Quand David Bowie déclarait à Libération lors de la sortie de son album Reality en 2003 : « J’imagine que la musique changera pareillement dans son essence et sa fonction. Aussi accessible que l’eau et l’électricité, il ne sera plus indispensable de payer pour l’avoir et elle ne sera plus le bien exclusif de quiconque. Et l’originalité des artistes ne se fondera plus que sur le spectacle », dans leur très grande majorité … bis bis repetita ! « Allez donc, un has been dont plus aucune maison de disque ne veut » !
A la même époque, je notais dans La grande mutation des marques high tech : « Ainsi très certainement un jour les majors s’effondreront-elles : mais à quelle vitesse ? Il suffira que de nouveaux "Beatles" émergent sur la toile, totalement en marge des circuits classiques, et fondent leur succès sur ce modèle alternatif, pour que tout bascule très vite ».3
Et voilà que Radiohead, groupe mythique de la pop anglaise de la trempe des Beatles ou des Pink Floyd, un groupe avec qui toute maison de disque aimerait signer, les majors en tête, Radiohead donc sortait le 10 Octobre dernier un nouveau CD … sans contrat avec aucune maison de disques !

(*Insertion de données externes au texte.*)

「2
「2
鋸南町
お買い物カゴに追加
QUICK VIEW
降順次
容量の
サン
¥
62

Un simple message posté sur le blog du groupe – Dead Air Space4– annonçait l’événement à la communauté des fans … et le buzz a joué à plein, très, très vite ! D’autant que si l’album n’était pas en téléchargement gratuit, c’est l’internaute qui en fixait le prix lui-même le prix !

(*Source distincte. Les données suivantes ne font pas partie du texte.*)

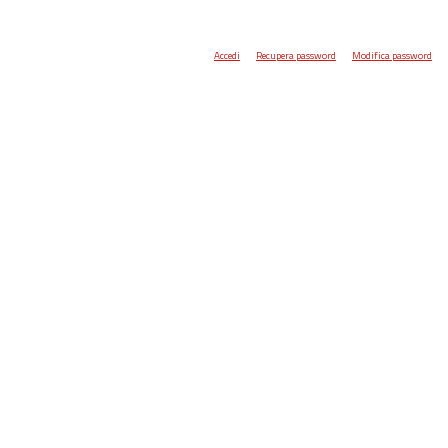
Accedi
Recupera password
Modifica password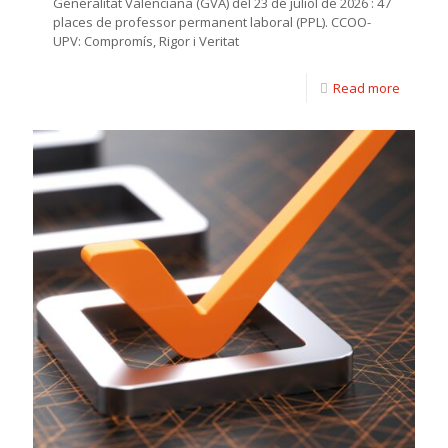
Generalitat Valenciana (GVA) del 23 de juliol de 2026 : 47
places de professor permanent laboral (PPL). CCOO-
UPV: Compromís, Rigor i Veritat
Read more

Et le tiers qui choisirent de ne rien payer reçurent leur lien de téléchargement, comme les autres.
Le 12 Octobre, le site français radiohead.fr5 annonçait déjà 1,2 millions téléchargements, excusez du peu !
En passant outre maisons de disque et distributeurs – et malgré 30% de téléchargements gratuits – Radiohead gagnera certainement autant qu’avec certains de ses précédents opus : certains internautes ont même choisi de payer nettement plus cher que le prix courant ! Simplement, ils inaugurent une nouvelle ère où les artistes dialoguent directement avec leur public.
Si non seulement les nouveaux entrants, les marginaux, les has been, mais maintenant les stars montrent que les artistes peuvent aisément se passer des majors, le futur de la musique n’aura jamais été si près !
Il est clair que la mission chargée par la Ministère de la Culture de réfléchir sur "La lutte contre le téléchargement illicite et le développement des offres légales d'oeuvres musicales, audiovisuelles et cinématographiques" – dite Mission Olivennes – devrait se saborder plutôt que de proposer des mesures aussi antédiluviennes telles que la « mise en œuvre d’un système d’avertissement en cas de téléchargement illégal et de sanction proportionnée en cas de récidive ».6
Cela étant, à la décharge de son président, par ailleurs patron de la Fnac, ce dernier n’est peut-être pas totalement au fait de l’actualité musical de la pop anglaise : In Rainbows manque évidemment à l’appel dans ses bacs !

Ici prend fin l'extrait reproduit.